* WORK REQUIRED:
The result should be an exact copy of the data, free of pictures.

BEGIN RECORD SET

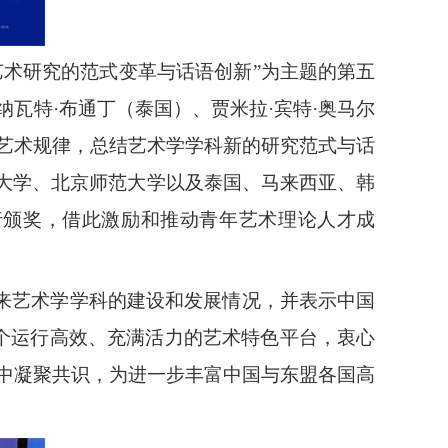
代艺术研究的范式变革与话语创新”为主题的第五
瓦特·布通丁（泰国）、贾米拉·宾特·奥马尔
艺术规律，总结艺术学学科新的研究范式与话
京大学、北京师范大学以及泰国、马来西亚、韩
进行颁奖，借此激励和推动青年艺术理论人才成
近年来艺术学学科的建设和发展情况，并表示中国
个运行高效、充满活力的艺术特色平台，衷心
中凝聚共识，为进一步丰富中国与东盟各国高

END RECORD SET

* RESULT:
代艺术研究的范式变革与话语创新”为主题的第五
瓦特·布通丁（泰国）、贾米拉·宾特·奥马尔
艺术规律，总结艺术学学科新的研究范式与话
京大学、北京师范大学以及泰国、马来西亚、韩
进行颁奖，借此激励和推动青年艺术理论人才成
近年来艺术学学科的建设和发展情况，并表示中国
个运行高效、充满活力的艺术特色平台，衷心
中凝聚共识，为进一步丰富中国与东盟各国高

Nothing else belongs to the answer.